Erdemir Ahmet, McLean Scott, Herzog Walter, van den Bogert Antonie J
Department of Biomedical Engineering (ND-20), The Cleveland Clinic Foundation, 9500 Euclid Avenue, Cleveland, OH 44195, USA.
Clin Biomech (Bristol). 2007 Feb;22(2):131-54. doi: 10.1016/j.clinbiomech.2006.09.005. Epub 2006 Oct 27.
Estimation of individual muscle forces during human movement can provide insight into neural control and tissue loading and can thus contribute to improved diagnosis and management of both neurological and orthopaedic conditions. Direct measurement of muscle forces is generally not feasible in a clinical setting, and non-invasive methods based on musculoskeletal modeling should therefore be considered. The current state of the art in clinical movement analysis is that resultant joint torques can be reliably estimated from motion data and external forces (inverse dynamic analysis). Static optimization methods to transform joint torques into estimates of individual muscle forces using musculoskeletal models, have been known for several decades. To date however, none of these methods have been successfully translated into clinical practice. The main obstacles are the lack of studies reporting successful validation of muscle force estimates, and the lack of user-friendly and efficient computer software. Recent advances in forward dynamics methods have opened up new opportunities. Forward dynamic optimization can be performed such that solutions are less dependent on measured kinematics and ground reaction forces, and are consistent with additional knowledge, such as the force-length-velocity-activation relationships of the muscles, and with observed electromyography signals during movement. We conclude that clinical applications of current research should be encouraged, supported by further development of computational tools and research into new algorithms for muscle force estimation and their validation.
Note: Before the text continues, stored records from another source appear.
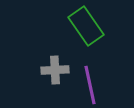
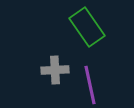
green rectangle: moved 1 px right, 1 px down
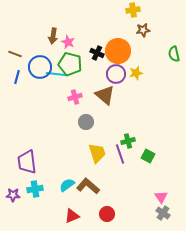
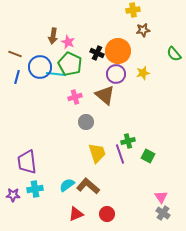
green semicircle: rotated 28 degrees counterclockwise
green pentagon: rotated 10 degrees clockwise
yellow star: moved 7 px right
red triangle: moved 4 px right, 2 px up
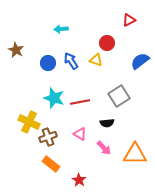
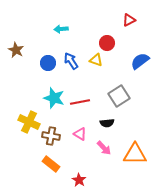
brown cross: moved 3 px right, 1 px up; rotated 30 degrees clockwise
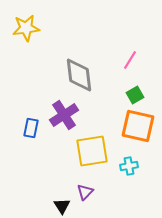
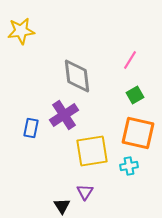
yellow star: moved 5 px left, 3 px down
gray diamond: moved 2 px left, 1 px down
orange square: moved 7 px down
purple triangle: rotated 12 degrees counterclockwise
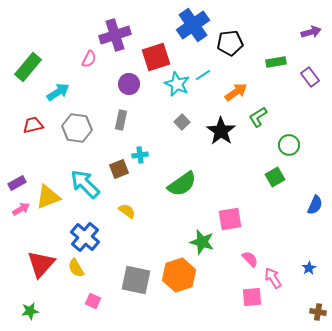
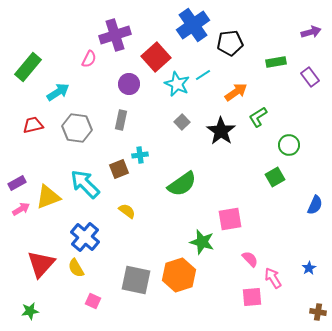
red square at (156, 57): rotated 24 degrees counterclockwise
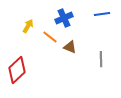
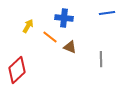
blue line: moved 5 px right, 1 px up
blue cross: rotated 30 degrees clockwise
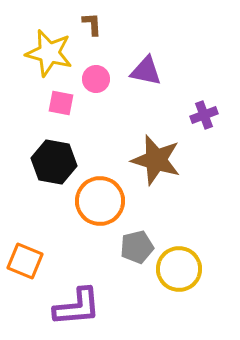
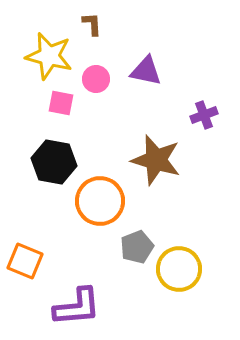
yellow star: moved 3 px down
gray pentagon: rotated 8 degrees counterclockwise
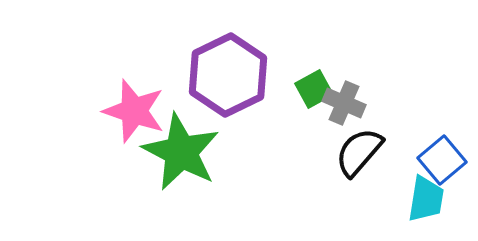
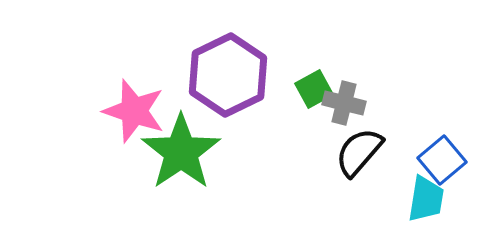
gray cross: rotated 9 degrees counterclockwise
green star: rotated 10 degrees clockwise
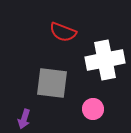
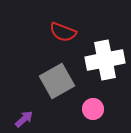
gray square: moved 5 px right, 2 px up; rotated 36 degrees counterclockwise
purple arrow: rotated 150 degrees counterclockwise
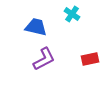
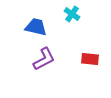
red rectangle: rotated 18 degrees clockwise
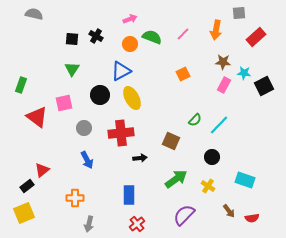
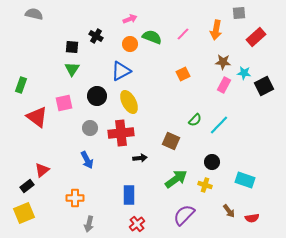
black square at (72, 39): moved 8 px down
black circle at (100, 95): moved 3 px left, 1 px down
yellow ellipse at (132, 98): moved 3 px left, 4 px down
gray circle at (84, 128): moved 6 px right
black circle at (212, 157): moved 5 px down
yellow cross at (208, 186): moved 3 px left, 1 px up; rotated 16 degrees counterclockwise
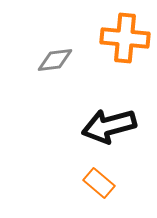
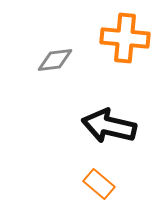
black arrow: rotated 28 degrees clockwise
orange rectangle: moved 1 px down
估计人体运动过程中各个肌肉的力量,有助于深入了解神经控制和组织负荷情况,从而有助于改善神经科和骨科疾病的诊断与治疗。在临床环境中,直接测量肌肉力量通常不可行,因此应考虑基于肌肉骨骼建模的非侵入性方法。临床运动分析的当前技术水平是,可以根据运动数据和外力可靠地估计合成关节扭矩(逆动力学分析)。使用肌肉骨骼模型将关节扭矩转换为各个肌肉力量估计值的静态优化方法,已经存在了几十年。然而,迄今为止,这些方法均未成功应用于临床实践。主要障碍在于,缺乏报告肌肉力量估计成功验证的研究,以及缺乏用户友好且高效的计算机软件。正向动力学方法的最新进展带来了新的机遇。可以进行正向动态优化,使解决方案较少依赖于测量的运动学和地面反作用力,并且与其他知识(例如肌肉的力-长度-速度-激活关系)以及运动过程中观察到的肌电图信号一致。我们得出结论,应鼓励当前研究的临床应用,并通过进一步开发计算工具以及研究肌肉力量估计新算法及其验证来提供支持。